Please restate the data that follows word for word, with the pictures left out.
### Extracted information ###
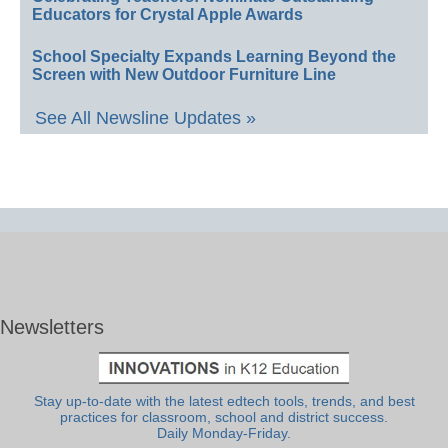
Educators for Crystal Apple Awards
School Specialty Expands Learning Beyond the
Screen with New Outdoor Furniture Line
See All Newsline Updates »
Newsletters
Stay up-to-date with the latest edtech tools, trends, and best
practices for classroom, school and district success.
Daily Monday-Friday.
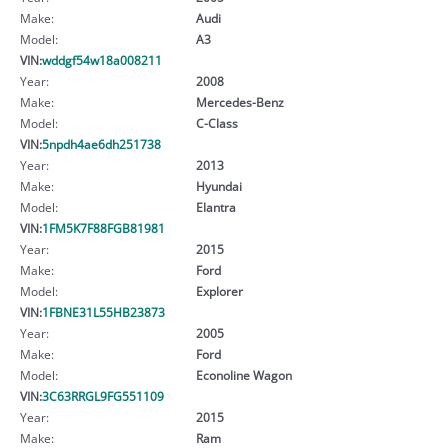
Make:
Audi
Model:
A3
VIN:
wddgf54w18a008211
Year:
2008
Make:
Mercedes-Benz
Model:
C-Class
VIN:
5npdh4ae6dh251738
Year:
2013
Make:
Hyundai
Model:
Elantra
VIN:
1FM5K7F88FGB81981
Year:
2015
Make:
Ford
Model:
Explorer
VIN:
1FBNE31L55HB23873
Year:
2005
Make:
Ford
Model:
Econoline Wagon
VIN:
3C63RRGL9FG551109
Year:
2015
Make:
Ram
###
Task result:
Educators for Crystal Apple Awards
School Specialty Expands Learning Beyond the
Screen with New Outdoor Furniture Line
See All Newsline Updates »
Newsletters
Stay up-to-date with the latest edtech tools, trends, and best
practices for classroom, school and district success.
Daily Monday-Friday.
Make:
Audi
Model:
A3
VIN:
wddgf54w18a008211
Year:
2008
Make:
Mercedes-Benz
Model:
C-Class
VIN:
5npdh4ae6dh251738
Year:
2013
Make:
Hyundai
Model:
Elantra
VIN:
1FM5K7F88FGB81981
Year:
2015
Make:
Ford
Model:
Explorer
VIN:
1FBNE31L55HB23873
Year:
2005
Make:
Ford
Model:
Econoline Wagon
VIN:
3C63RRGL9FG551109
Year:
2015
Make:
Ram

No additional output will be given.